Quickly after opening, the restaurant was rated one of the top ten restaurants in the world by the International Herald Tribune. Chef Boulud was named Chef of the Year by Bon Appétit, and Daniel received Gourmet’s Top Table Award, a four-star rating from the New York Times, Wine Spectator’s Grand Award, and New York City’s top ratings for cuisine, service and decor in the Zagat Survey.
Service is comfortable, but professionally tailored as if one were being ushered into a candle lit playhouse. To that, each course becomes an anticipated new act. Tastings of poached baby shrimp with minted pea coulis, asparagus and yellow pea shoot open the senses and were delightfully presented.
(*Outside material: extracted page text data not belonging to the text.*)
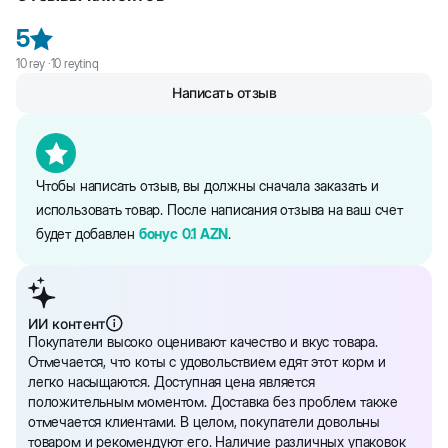
Информация об ингредиентах и нутриентном составе на сайте
5
является справочной. Вся информация о продукте представлена
10
rəy ·
10
reytinq
непосредственно на упаковке.
Написать отзыв
Чтобы написать отзыв, вы должны сначала заказать и
использовать товар. После написания отзыва на ваш счет
будет добавлен
бонус
0.1
AZN
.
ИИ контент
Покупатели высоко оценивают качество и вкус товара.
Отмечается, что коты с удовольствием едят этот корм и
легко насыщаются. Доступная цена является
положительным моментом. Доставка без проблем также
отмечается клиентами. В целом, покупатели довольны
товаром и рекомендуют его. Наличие различных упаковок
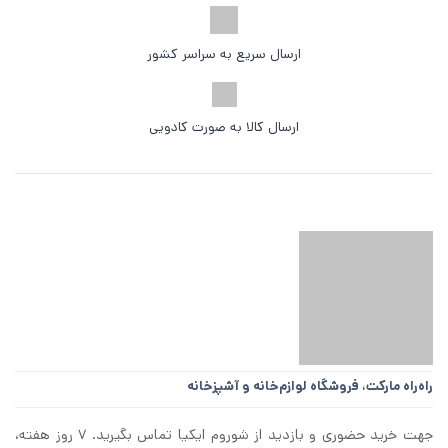
ارسال سریع به سراسر کشور
ارسال کالا به صورت کادویی
راه‌راه مارکت،
فروشگاه لوازم‌خانه و آشپزخانه
جهت خرید حضوری و بازدید از شوروم ایکیا تماس بگیرید. ۷ روز هفته،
Before I progress beyond the menu, the cocktails must be addressed. Xavier Harit, is the Principal Bartender at Daniel and has been revolutionizing mixology since the age of 16, where he finished school and quickly became #1 bartender in Europe at the Hotel Plaza Athenee. Impassioned but respectful, he has created an exciting cocktail menu consisting of memorable libations. From a champagne mojito to the redesign of the classic Cosmo (Magenta Dendrobium orchid encased in an ice orb, Vodka, St. Germain Elderflower Liquor, Lime Juice, White Cranberry Juice), this menu will leave patrons with amused gratification.
A personal favorite, aptly named “the Revolutionary,” dresses bourbon with White Crème de Menthe, White Crème de Cacao & Absynthe. You will see in the video presented that a strawberry margarita is deconstructed and rebuilt with Cointreau beads. Amazing.
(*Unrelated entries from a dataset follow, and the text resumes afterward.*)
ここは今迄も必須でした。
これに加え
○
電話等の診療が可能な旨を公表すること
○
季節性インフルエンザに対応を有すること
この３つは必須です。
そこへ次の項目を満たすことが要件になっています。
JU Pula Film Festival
Appetizers of hazelnut crusted Maine sea scallops and artichoke ravioli in a saffron sauce kept me speechless as offerings of artisan bread were offered. The main course was duck breast finished with watermelon radish and a bigarrade sauce (port, demi-glaze, and orange) and yellowfin tuna with Hawaiian hearts of palm were marvelous.
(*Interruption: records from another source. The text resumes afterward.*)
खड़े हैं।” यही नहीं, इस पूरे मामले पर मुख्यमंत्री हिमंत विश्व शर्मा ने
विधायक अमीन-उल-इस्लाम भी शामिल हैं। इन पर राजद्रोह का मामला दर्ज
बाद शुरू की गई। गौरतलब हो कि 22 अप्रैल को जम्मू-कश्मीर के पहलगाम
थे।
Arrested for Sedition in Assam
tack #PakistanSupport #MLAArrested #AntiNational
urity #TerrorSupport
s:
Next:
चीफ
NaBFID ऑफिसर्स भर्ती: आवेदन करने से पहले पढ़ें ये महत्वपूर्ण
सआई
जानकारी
A strong menu presented by Chef Jean Fracois Bruel was a celestial delight and the desserts that followed were just as symphonious. Pastry Chef Dominique Ansel provides a sweet international tour of exotic flavors. From a dessert using Rwandan coffee cream and another using lychee and candied rose petal and petit fours consisting of pistachio molleux nougat and another of red wine agar peals, there appeared to be no ending as new tastes were continually offered.
If you want to have a great experience dining in New York, I insist that you spend it at Restaurant Daniel.